--- Records supplied ---

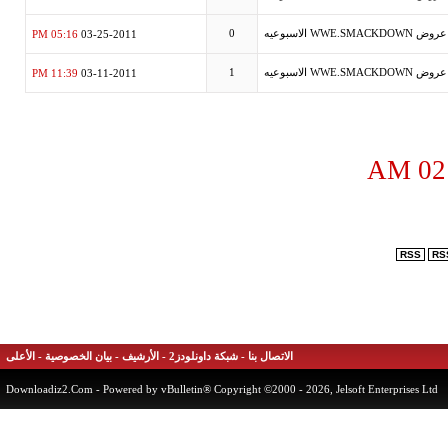
05:16 PM
0
03-25-2011
11:39 PM
1
03-11-2011
الأعلى
-
بيان الخصوصية
-
الأرشيف
-
شبكة داونلودز2
-
الاتصال بنا
Downloadiz2.Com
- Powered by vBulletin® Copyright ©2000 - 2026, Jelsoft Enterpri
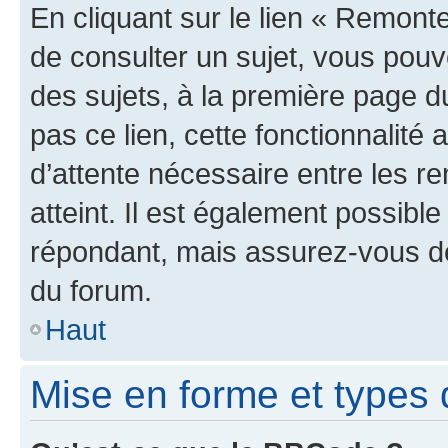
En cliquant sur le lien « Remonte
de consulter un sujet, vous pouve
des sujets, à la première page 
pas ce lien, cette fonctionnalité
d’attente nécessaire entre les r
atteint. Il est également possibl
répondant, mais assurez-vous de 
du forum.
Haut
Mise en forme et types 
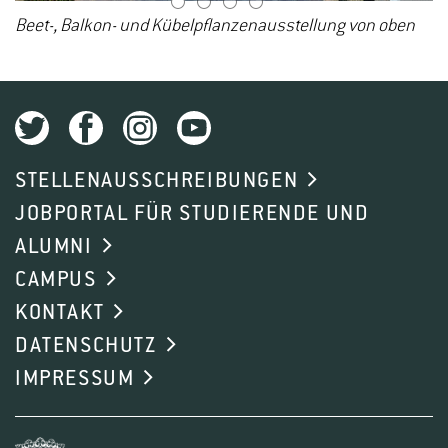
1
2
3
4
Beet-, Balkon- und Kübelpflanzenausstellung von oben
STELLENAUSSCHREIBUNGEN
JOBPORTAL FÜR STUDIERENDE UND
ALUMNI
CAMPUS
KONTAKT
DATENSCHUTZ
IMPRESSUM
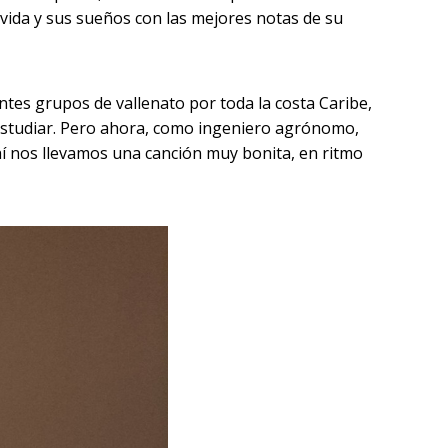
 vida y sus sueños con las mejores notas de su
tes grupos de vallenato por toda la costa Caribe,
 estudiar. Pero ahora, como ingeniero agrónomo,
ahí nos llevamos una canción muy bonita, en ritmo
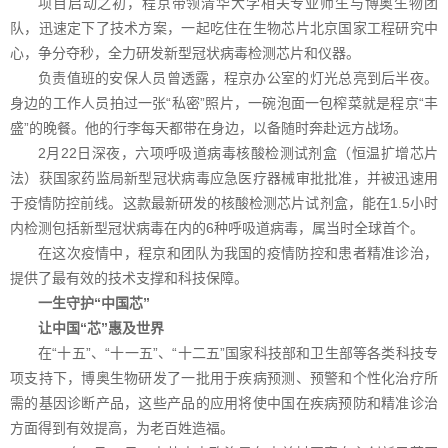
项目启动之初，程京带领清华大学相关专业师生与博奥生物团
队，迅速定下了技术方案，一起吃住在生物芯片北京国家工程研究中
心，争分夺秒，全力研发新型冠状病毒检测芯片和仪器。
负责值班的安保人员曾透露，程京办公室的灯光总亮到后半夜。
身边的工作人员拍过一张“私密”照片，一碗泡面一包榨菜就是程京“丰
盛”的晚餐。他的行李每天都带在身边，以备随时奔赴远方战场。
2月22日深夜，六项呼吸道病毒核酸检测试剂盒（恒温扩增芯片
法）获国家药监局新型冠状病毒应急医疗器械审批批准，并被迅速用
于疫情防控前线。这款最新研发的核酸检测芯片试剂盒，能在1.5小时
内检测包括新型冠状病毒在内的6种呼吸道病毒，属当时全球首个。
在这次疫情中，程京和团队为我国的疫情防控和患者精准诊治，
提供了最有效的技术支撑和科技保障。
一生守护“中国芯”
让中国“芯”惠及世界
在“十五”、“十一五”、“十二五”国家科技部和卫生部等各类科技专
项支持下，博奥生物研发了一批用于疾病预测、预警和个性化治疗所
需的基因诊断产品，这些产品的应用将使中国在疾病预防和精准诊治
方面得到有效提高，为老百姓造福。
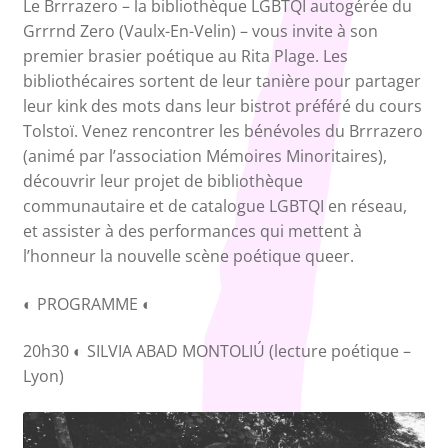
Le Brrrazero – la bibliothèque LGBTQI autogérée du
Grrrnd Zero (Vaulx-En-Velin) – vous invite à son
premier brasier poétique au Rita Plage. Les
bibliothécaires sortent de leur tanière pour partager
leur kink des mots dans leur bistrot préféré du cours
Tolstoï. Venez rencontrer les bénévoles du Brrrazero
(animé par l’association Mémoires Minoritaires),
découvrir leur projet de bibliothèque
communautaire et de catalogue LGBTQI en réseau,
et assister à des performances qui mettent à
l’honneur la nouvelle scène poétique queer.
◐ PROGRAMME ◐
20h30 ◐ SILVIA ABAD MONTOLIÚ (lecture poétique –
Lyon)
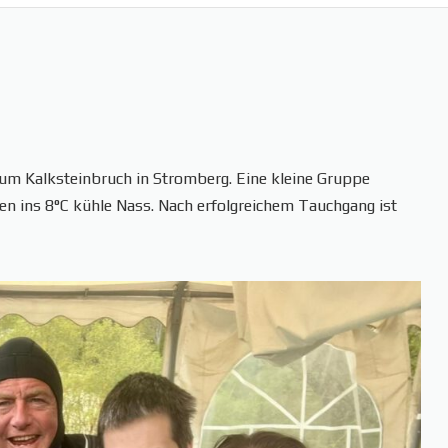
um Kalksteinbruch in Stromberg. Eine kleine Gruppe
en ins 8°C kühle Nass. Nach erfolgreichem Tauchgang ist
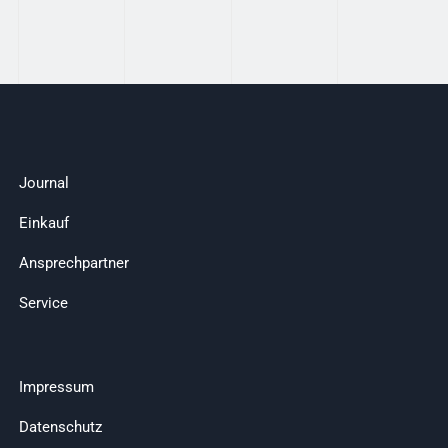
Journal
Einkauf
Ansprechpartner
Service
Impressum
Datenschutz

--- Task objective ---
If a line contains the word "LGBTQI", it counts; please state how many such lines the records above have, and nothing more.

--- Written response ---
2